This is an abridged version of an article published in Clay Minerals (2020, v55, pp 256-260).

Dr Barbara Zsusanna (Susanna) Neumann was the inventor of the extraordinary product known as Laponite®, which is a synthetic hectorite clay. The range of Laponite® products, developed in the UK during the early 1960s, is one of the first examples of truly nano-dimensional materials manufactured on an industrial scale at the time when the field of nanotechnology was only being hinted at (Feynman 1960). These hectorite-like synthetic nano-clays with very unusual properties have been an enduring commercial success for the UK company that first patented and introduced them to the market, Laporte Industries, and which is now a part of the BYK company.

Barbara Neumann was passionate about clay science and mineralogy and was determined to succeed on an industrial scale. Few are aware of her journey from wartime Hungary to Redhill in Surrey (England) and her determination to succeed in what was largely a man’s world. A number of momentous turns of fate led to the discovery of Laponite® and other industrial minerals, still produced in thousands of tonnes and utilized around the world today.

Long-time friend and colleague Christopher Jeans takes up the tale:

Christopher Jeans: “Barbara began her life in England and her job at the Fuller’s Earth Union (FEU) in 1939 (Fig. 1) at a time of commercial flux for a long-established industry based on Ca-montmorillonitic earths. The earths were known only from a few localities, and they were being used up much faster than new deposits were being discovered.”

Barbara Neumann (née Beer) was born in November 1914 and her first vivid memory was fleeing, at the age of 2 or 3 years, with her family from Szolnok, central Hungary, during the First World War. She and her family had to move to Budapest (Hungary) to live with her grandmother. She later attended University – a significant achievement for a Jew in the Hungary of that time – to study physics. Significant pressure was brought to bear on Barbara to give up her studies, but she persevered (with the support of a generous uncle) and achieved a degree and then a PhD in physics.

In what she described as a major stroke of luck, one of the samples of clay she had been working on as part of her PhD research (X-ray diffraction of clays) was a fuller’s earth, with the address of the supplier on the packaging: Fuller’s Earth Union, Redhill, Surrey. Barbara then showed her determination by writing to the manufacturers, saying that she thought she could improve their product and …. would they, therefore, give her a job? She was 25 years old when she first visited England for the interview.

Barbara travelled to England alone, knowing little English. She often spoke to her family about how welcoming people were in England. Shortly afterwards, in the immediate aftermath of the war, she met and married her second husband, Franz Neumann, who had also arrived in England as a refugee fleeing from Austria.

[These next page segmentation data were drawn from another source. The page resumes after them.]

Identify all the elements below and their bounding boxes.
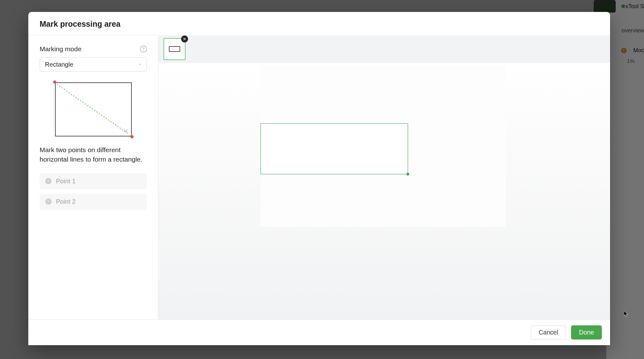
marking-mode-row: Marking mode ? [40,45,147,53]
mark-processing-area-modal: Mark processing area Marking mode ? Rect… [28,12,610,345]
modal-body: Marking mode ? Rectangle [28,35,610,319]
sidebar: Marking mode ? Rectangle [28,35,158,319]
point-2-row[interactable]: Point 2 [40,194,147,210]
resize-handle-icon[interactable] [407,173,409,175]
chevron-down-icon [138,61,142,68]
checkmark-icon [45,198,52,205]
close-icon[interactable]: ✕ [181,36,188,42]
thumbnail-strip: ✕ [158,35,610,63]
help-icon[interactable]: ? [140,46,147,52]
canvas-area: ✕ [158,35,610,319]
point-1-label: Point 1 [56,178,75,185]
mode-diagram [55,82,132,136]
checkmark-icon [45,178,52,184]
marking-mode-select[interactable]: Rectangle [40,57,147,72]
marking-mode-label: Marking mode [40,45,81,53]
instruction-text: Mark two points on different horizontal … [40,145,147,164]
workspace[interactable] [158,63,610,319]
marked-rectangle[interactable] [260,123,408,174]
svg-line-0 [57,84,129,134]
diagram-diagonal-line [56,83,132,137]
diagram-point2-dot [130,135,134,138]
marking-mode-value: Rectangle [45,61,73,68]
cancel-button[interactable]: Cancel [531,325,566,340]
modal-header: Mark processing area [28,12,158,35]
done-button[interactable]: Done [571,325,602,340]
thumbnail-shape-icon [169,46,180,52]
modal-footer: Cancel Done [28,319,610,345]
point-1-row[interactable]: Point 1 [40,173,147,189]
area-thumbnail-1[interactable]: ✕ [164,38,186,60]
diagram-point1-dot [53,80,56,84]
point-2-label: Point 2 [56,198,75,205]
mouse-cursor-icon [624,311,629,318]
modal-title: Mark processing area [40,19,147,29]
diagram-rect [55,82,132,136]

They had two children, Vera and Peter. Barbara continued to work full-time at Fuller’s Earth Union, which later became part of Laporte Industries. Her daughter, Vera, later began to appreciate how unusual this situation was. Working mothers were a rarity in the 1950s; moreover, very few of them would have worked in a research laboratory. Nonetheless, Barbara strongly believed in women’s self-sufficiency and independence, and certainly practised it. Vera notes that Barbara was proud and amused when the chair at a scientific meeting addressed the audience as “Lady and Gentlemen”.

Christopher Jeans: “For a creative physicist, such as Barbara, it was one thing to improve a natural product as much as possible, but quite another to design and tailor an ideal material for a specific task. She must have had this ambition in the front of her mind, just waiting for the chance to put it into practice, once the pressure of war work was over.”

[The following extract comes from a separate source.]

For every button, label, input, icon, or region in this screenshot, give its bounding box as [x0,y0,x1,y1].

In the late 1950s and the early 1960s, Laporte Industries were a major manufacturer of titanium dioxide pigments for paints. The most common paint systems at the time were organic solvent-based. Organically modified natural clays, such as bentonites and hectorite, were increasingly offered as thickeners for these paints. On the other hand, a new type of safer, and more environmentally friendly, water-borne emulsion coatings and paints was coming to the fore in various industries (Croll 2007). In order to accommodate titanium dioxide and other pigments in these new formulations, Laporte Industries tasked their research unit in Redhill with finding the right additives to provide better rheology (fluid flow) in these systems. Barbara Neumann was one of the leading members of that team. Initially, a number of different inorganic minerals was tried – natural clays, synthetic hydrotalcites, and so on. However, they either required significant amounts of the additive in the formulation or they imparted poor optical properties to the coatings due to the low intrinsic transparency of these materials.

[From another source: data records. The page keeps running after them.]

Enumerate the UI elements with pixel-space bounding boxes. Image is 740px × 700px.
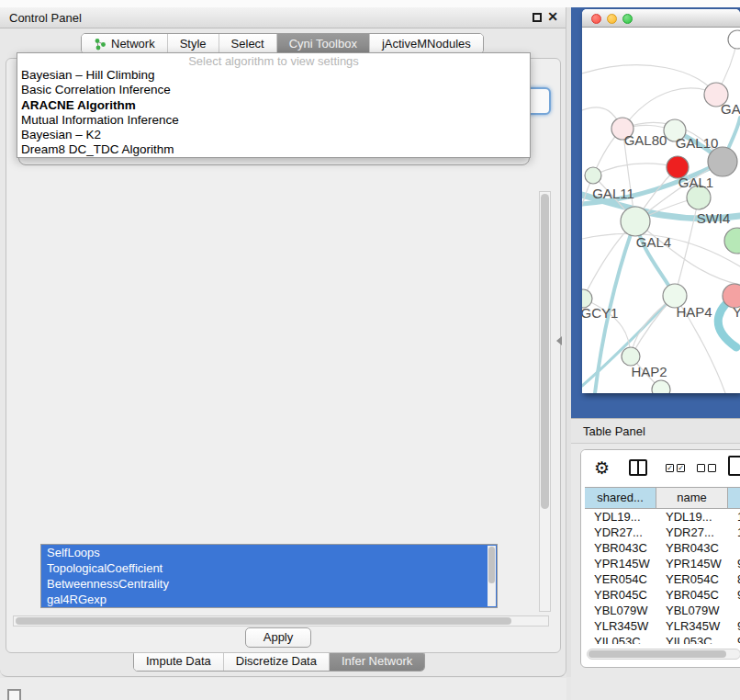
node-label: SWI4 — [697, 210, 731, 226]
table-row[interactable]: YDL19...YDL19...13... — [585, 509, 740, 525]
collapsed-panel-icon[interactable] — [7, 689, 21, 700]
table-rows: YDL19...YDL19...13...YDR27...YDR27...12.… — [585, 509, 740, 644]
tab-discretize-data[interactable]: Discretize Data — [224, 651, 330, 671]
table-cell: 12... — [728, 525, 740, 540]
algorithm-option[interactable]: Basic Correlation Inference — [17, 83, 530, 97]
settings-vertical-scrollbar[interactable] — [539, 191, 551, 612]
control-panel-titlebar: Control Panel ✕ — [0, 7, 566, 28]
top-strip — [0, 0, 740, 7]
network-view-window[interactable]: GALGAL80GAL10GAL1GAL11SWI4GAL4GCY1HAP4YH… — [582, 9, 740, 393]
control-panel-tabs: NetworkStyleSelectCyni ToolboxjActiveMNo… — [81, 33, 484, 54]
algorithm-option[interactable]: Bayesian – K2 — [17, 128, 530, 142]
node-label: Y — [733, 304, 740, 320]
tab-infer-network[interactable]: Infer Network — [330, 651, 424, 671]
table-cell: 9. — [728, 618, 740, 634]
table-row[interactable]: YPR145WYPR145W9. — [585, 556, 740, 571]
tab-label: Network — [111, 37, 155, 51]
table-cell: YDL19... — [656, 509, 728, 525]
network-node[interactable] — [585, 167, 601, 184]
tab-label: Style — [180, 37, 207, 51]
table-cell: YDL19... — [585, 509, 656, 525]
table-cell: 13... — [728, 509, 740, 525]
table-row[interactable]: YBR045CYBR045C9. — [585, 587, 740, 603]
table-cell: YBR045C — [656, 587, 728, 603]
algorithm-option[interactable]: Mutual Information Inference — [17, 113, 530, 128]
tab-select[interactable]: Select — [219, 34, 277, 53]
network-node[interactable] — [622, 347, 640, 366]
columns-icon[interactable] — [629, 459, 647, 476]
column-header-a[interactable]: A — [728, 488, 740, 508]
table-cell: YPR145W — [656, 556, 728, 571]
deselect-all-checkboxes-icon[interactable] — [697, 464, 716, 472]
apply-button[interactable]: Apply — [245, 627, 311, 648]
table-cell: YBR043C — [585, 540, 656, 556]
gear-icon[interactable]: ⚙ — [594, 457, 610, 479]
table-cell: YDR27... — [585, 525, 656, 540]
network-node[interactable] — [728, 30, 740, 49]
table-panel: Table Panel ⚙ ✓✓ shared...nameA YDL19...… — [571, 418, 740, 700]
table-row[interactable]: YBR043CYBR043C — [585, 540, 740, 556]
table-row[interactable]: YIL053CYIL053C9. — [585, 634, 740, 644]
minimize-window-icon[interactable] — [607, 14, 617, 24]
tab-network[interactable]: Network — [82, 34, 168, 53]
network-desktop: GALGAL80GAL10GAL1GAL11SWI4GAL4GCY1HAP4YH… — [571, 7, 740, 418]
tab-impute-data[interactable]: Impute Data — [134, 651, 224, 671]
network-node[interactable] — [652, 380, 670, 393]
data-attribute-item[interactable]: SelfLoops — [41, 545, 497, 560]
algorithm-dropdown-placeholder: Select algorithm to view settings — [17, 54, 530, 68]
table-cell: 8. — [728, 571, 740, 587]
network-node[interactable] — [724, 228, 740, 254]
splitter-collapse-icon[interactable] — [556, 336, 562, 345]
table-row[interactable]: YER054CYER054C8. — [585, 571, 740, 587]
data-attribute-item[interactable]: TopologicalCoefficient — [41, 560, 497, 576]
algorithm-option[interactable]: Dream8 DC_TDC Algorithm — [17, 142, 530, 157]
network-canvas[interactable]: GALGAL80GAL10GAL1GAL11SWI4GAL4GCY1HAP4YH… — [582, 28, 740, 393]
list-scrollbar[interactable] — [488, 546, 496, 606]
network-node[interactable] — [708, 147, 737, 176]
node-label: GAL4 — [636, 234, 671, 250]
table-cell: YER054C — [656, 571, 728, 587]
node-label: GAL80 — [624, 132, 667, 148]
network-window-titlebar[interactable] — [582, 9, 740, 28]
node-label: HAP4 — [676, 304, 712, 320]
tab-style[interactable]: Style — [168, 34, 219, 53]
table-cell: YLR345W — [585, 618, 656, 634]
table-row[interactable]: YDR27...YDR27...12... — [585, 525, 740, 540]
node-label: GAL10 — [676, 135, 719, 151]
tab-jactivemnodules[interactable]: jActiveMNodules — [370, 34, 483, 53]
node-label: HAP2 — [631, 364, 667, 379]
table-toolbar: ⚙ ✓✓ — [581, 450, 740, 487]
table-cell: 9. — [728, 556, 740, 571]
table-cell: YBL079W — [656, 603, 728, 618]
cyni-mode-tabs: Impute DataDiscretize DataInfer Network — [133, 650, 425, 672]
data-attribute-item[interactable]: gal4RGexp — [41, 592, 497, 607]
network-icon — [94, 38, 107, 51]
data-attributes-list[interactable]: SelfLoopsTopologicalCoefficientBetweenne… — [40, 544, 498, 608]
network-edge[interactable] — [675, 198, 699, 296]
settings-horizontal-scrollbar[interactable] — [13, 615, 549, 627]
network-node[interactable] — [621, 207, 650, 236]
close-window-icon[interactable] — [591, 14, 601, 24]
column-header-shared[interactable]: shared... — [585, 488, 656, 508]
table-row[interactable]: YLR345WYLR345W9. — [585, 618, 740, 634]
table-cell — [728, 603, 740, 618]
network-edge[interactable] — [635, 221, 740, 285]
data-attribute-item[interactable]: BetweennessCentrality — [41, 576, 497, 592]
table-row[interactable]: YBL079WYBL079W — [585, 603, 740, 618]
document-icon[interactable] — [728, 456, 740, 476]
network-edge[interactable] — [582, 65, 716, 95]
network-edge[interactable] — [593, 164, 678, 175]
select-all-checkboxes-icon[interactable]: ✓✓ — [666, 464, 685, 472]
table-cell: 9. — [728, 634, 740, 644]
table-cell: YDR27... — [656, 525, 728, 540]
algorithm-option[interactable]: Bayesian – Hill Climbing — [17, 68, 530, 83]
tab-label: jActiveMNodules — [382, 37, 471, 51]
algorithm-option[interactable]: ARACNE Algorithm — [17, 98, 530, 113]
tab-label: Select — [231, 37, 264, 51]
close-panel-icon[interactable]: ✕ — [547, 9, 558, 24]
float-panel-icon[interactable] — [533, 13, 542, 22]
column-header-name[interactable]: name — [656, 488, 728, 508]
tab-cyni-toolbox[interactable]: Cyni Toolbox — [277, 34, 370, 53]
table-horizontal-scrollbar[interactable] — [587, 649, 740, 660]
zoom-window-icon[interactable] — [622, 14, 633, 24]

Neumann began by testing a method proposed in a seminal paper by Geanquist and Pollack (1959). She soon realised that this route to synthesis was not industrially feasible and set about creating one that was. After several iterations, the first Laponite® material was born. In the corresponding filed patent, the synthesis, including starting materials and conditions, had been completely reworked and optimised for production on an industrial scale (Neumann 1962).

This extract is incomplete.